French came back in different forms. French songs slowly made their way onto my iPod, Edith Piaf's gusto sounding the first alarm. Close friends would recommend French films to me. Disney released Ratatouille. Even Target started selling black and white photos of Paris! I dismissed this as an effort to capitalize on France's appeal. Too easy. Why would I want to give into this mainstream false romanticization of a city I walked through once as a girl?

But it wouldn't stop. It was incessant, insistent. It found other tactics to enter my life. My brother's entrance into culinary school and penchant for French cooking introduced terms like boef bourginon into my vocabulary. My college roommate Jenny went to Switzerland one summer and came back wanting to learn French. For months, my nights were subject to YouTube tutorials of French playing in the background. My former boss' mom, whom I spent a considerable amount of time with, would speak French to me when I drove her around, encouraging me to study the language because it was "tres sexy!" When I moved to the east coast, I quickly learned that the immigrant demographic on this side of the U.S. consisted of many West Africans, many of whom spoke French beautifully. Hell, even Vietnam's colonial past communicated to me through textbooks that French could have once been in my blood. If not, it was at least part of my cultural heritage.

Okay, I thought. Fine.

Fast forward to about two weeks ago. I woke up one morning and decided I wanted to learn. I started with songs I already knew and painstakingly taught myself how to pronounce words. I went back to that phrasebook that I bought years ago and flipped through the pages hopefully. What a rush. I had forgotten how thrilling it was - how FUN it was - to learn a new language. After reaching fluency in Spanish, I didn't have much to learn past additional vocabulary. I did take German as a senior in college but couldn't even finish a full year because it was one too many courses on my already-full schedule. Learning French, though, was not going to be something I half assed, I told myself.

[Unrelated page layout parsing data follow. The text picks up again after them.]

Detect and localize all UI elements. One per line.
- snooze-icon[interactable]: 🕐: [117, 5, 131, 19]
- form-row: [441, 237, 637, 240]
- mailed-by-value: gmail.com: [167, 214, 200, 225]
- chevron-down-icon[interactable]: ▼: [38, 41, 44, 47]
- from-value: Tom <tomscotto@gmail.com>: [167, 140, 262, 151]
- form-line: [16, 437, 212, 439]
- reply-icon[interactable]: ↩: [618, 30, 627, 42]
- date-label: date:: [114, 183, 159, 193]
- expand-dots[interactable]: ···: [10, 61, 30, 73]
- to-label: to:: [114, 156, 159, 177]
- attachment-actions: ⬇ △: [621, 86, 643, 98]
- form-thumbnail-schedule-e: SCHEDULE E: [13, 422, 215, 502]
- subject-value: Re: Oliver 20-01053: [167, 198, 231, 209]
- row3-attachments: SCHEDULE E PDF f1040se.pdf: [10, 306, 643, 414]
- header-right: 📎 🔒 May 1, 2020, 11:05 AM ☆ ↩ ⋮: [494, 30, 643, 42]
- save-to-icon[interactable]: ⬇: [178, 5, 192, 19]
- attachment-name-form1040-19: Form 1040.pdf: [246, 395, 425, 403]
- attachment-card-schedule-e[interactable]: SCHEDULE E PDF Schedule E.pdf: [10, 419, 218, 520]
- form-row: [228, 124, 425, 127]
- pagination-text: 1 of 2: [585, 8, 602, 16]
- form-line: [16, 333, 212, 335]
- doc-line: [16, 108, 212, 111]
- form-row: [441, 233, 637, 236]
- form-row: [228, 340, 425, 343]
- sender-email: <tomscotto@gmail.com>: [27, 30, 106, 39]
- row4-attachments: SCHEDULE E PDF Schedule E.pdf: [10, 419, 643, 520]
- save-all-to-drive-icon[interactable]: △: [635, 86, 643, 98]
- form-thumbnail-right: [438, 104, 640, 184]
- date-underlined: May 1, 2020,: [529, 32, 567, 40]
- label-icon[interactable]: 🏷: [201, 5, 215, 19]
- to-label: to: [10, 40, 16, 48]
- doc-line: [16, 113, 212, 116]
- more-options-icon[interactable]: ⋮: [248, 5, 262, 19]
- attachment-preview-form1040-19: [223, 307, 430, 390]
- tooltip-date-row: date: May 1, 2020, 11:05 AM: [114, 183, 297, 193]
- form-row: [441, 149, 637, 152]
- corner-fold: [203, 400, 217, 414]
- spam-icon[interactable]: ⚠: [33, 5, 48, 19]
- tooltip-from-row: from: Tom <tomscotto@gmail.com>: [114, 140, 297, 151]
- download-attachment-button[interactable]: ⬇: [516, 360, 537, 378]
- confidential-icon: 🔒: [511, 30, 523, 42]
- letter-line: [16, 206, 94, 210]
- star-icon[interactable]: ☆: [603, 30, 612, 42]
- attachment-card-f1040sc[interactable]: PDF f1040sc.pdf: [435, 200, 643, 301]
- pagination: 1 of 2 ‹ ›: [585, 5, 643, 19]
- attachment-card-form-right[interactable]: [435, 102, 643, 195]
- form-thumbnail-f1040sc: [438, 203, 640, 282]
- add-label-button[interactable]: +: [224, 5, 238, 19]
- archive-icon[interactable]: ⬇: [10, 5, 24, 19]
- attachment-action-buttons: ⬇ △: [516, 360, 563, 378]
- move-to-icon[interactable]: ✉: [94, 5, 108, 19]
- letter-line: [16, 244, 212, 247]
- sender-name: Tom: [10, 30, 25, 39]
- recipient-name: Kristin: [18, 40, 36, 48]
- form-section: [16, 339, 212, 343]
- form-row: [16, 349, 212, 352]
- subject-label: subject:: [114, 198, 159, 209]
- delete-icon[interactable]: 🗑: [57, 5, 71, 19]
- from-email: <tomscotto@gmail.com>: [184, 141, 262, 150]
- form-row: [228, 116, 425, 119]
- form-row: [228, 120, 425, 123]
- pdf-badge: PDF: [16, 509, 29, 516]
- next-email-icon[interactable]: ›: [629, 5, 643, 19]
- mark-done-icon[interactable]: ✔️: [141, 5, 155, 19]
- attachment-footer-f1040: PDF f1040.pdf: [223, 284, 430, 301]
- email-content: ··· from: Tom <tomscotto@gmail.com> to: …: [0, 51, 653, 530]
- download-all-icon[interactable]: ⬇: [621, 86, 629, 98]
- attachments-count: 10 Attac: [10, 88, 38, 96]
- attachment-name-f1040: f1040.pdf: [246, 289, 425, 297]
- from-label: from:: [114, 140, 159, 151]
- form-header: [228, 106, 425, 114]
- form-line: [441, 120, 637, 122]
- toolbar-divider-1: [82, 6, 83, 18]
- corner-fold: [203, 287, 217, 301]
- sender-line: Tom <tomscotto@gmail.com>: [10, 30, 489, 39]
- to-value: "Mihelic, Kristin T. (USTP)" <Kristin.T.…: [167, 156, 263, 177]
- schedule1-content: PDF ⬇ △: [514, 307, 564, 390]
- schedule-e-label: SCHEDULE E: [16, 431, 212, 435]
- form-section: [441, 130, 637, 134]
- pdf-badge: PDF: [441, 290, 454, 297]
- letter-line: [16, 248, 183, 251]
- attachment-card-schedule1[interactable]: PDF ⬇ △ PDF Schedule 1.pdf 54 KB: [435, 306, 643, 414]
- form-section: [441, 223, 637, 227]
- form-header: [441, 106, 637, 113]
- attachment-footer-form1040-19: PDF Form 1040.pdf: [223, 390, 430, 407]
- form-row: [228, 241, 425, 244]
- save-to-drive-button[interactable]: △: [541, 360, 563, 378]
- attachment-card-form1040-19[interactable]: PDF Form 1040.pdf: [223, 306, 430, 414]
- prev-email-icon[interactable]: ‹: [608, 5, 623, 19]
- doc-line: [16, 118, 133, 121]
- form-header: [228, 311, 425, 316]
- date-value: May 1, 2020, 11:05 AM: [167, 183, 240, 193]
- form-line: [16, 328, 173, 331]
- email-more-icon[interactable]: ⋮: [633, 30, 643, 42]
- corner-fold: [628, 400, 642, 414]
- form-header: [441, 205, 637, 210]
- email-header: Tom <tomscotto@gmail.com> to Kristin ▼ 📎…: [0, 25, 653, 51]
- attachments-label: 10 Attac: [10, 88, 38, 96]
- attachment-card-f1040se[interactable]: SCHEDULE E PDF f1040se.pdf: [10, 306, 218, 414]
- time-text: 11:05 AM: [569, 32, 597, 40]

I sought out a group of people who meet at a restaurant called La Lavandou every weekend of the month for French workshops. After showing up, I met people who were equally excited about learning this language. My teacher was surprised of my prior knowledge of the language. This surprised even me. Who knew how much I already knew from my brother's cookbooks, my former boss' mom's French interjections, the French films I'd watched, the songs I listened to, and the phrasebook vocabulary I had retained?

You could say I've found a "nouvelle raison d'etre" while out here.

The thing I love most about learning languages is not how the process makes me feel. While it is the closest thing I will ever know to heaven on earth, I love that language is both a barrier and a bridge to other people. It is a means to which we can learn more about each other and about ourselves. In learning a new language, we come to understand our limits but eventually come to realize that enthusiasm, earnst, and humility are understood without ever saying a word.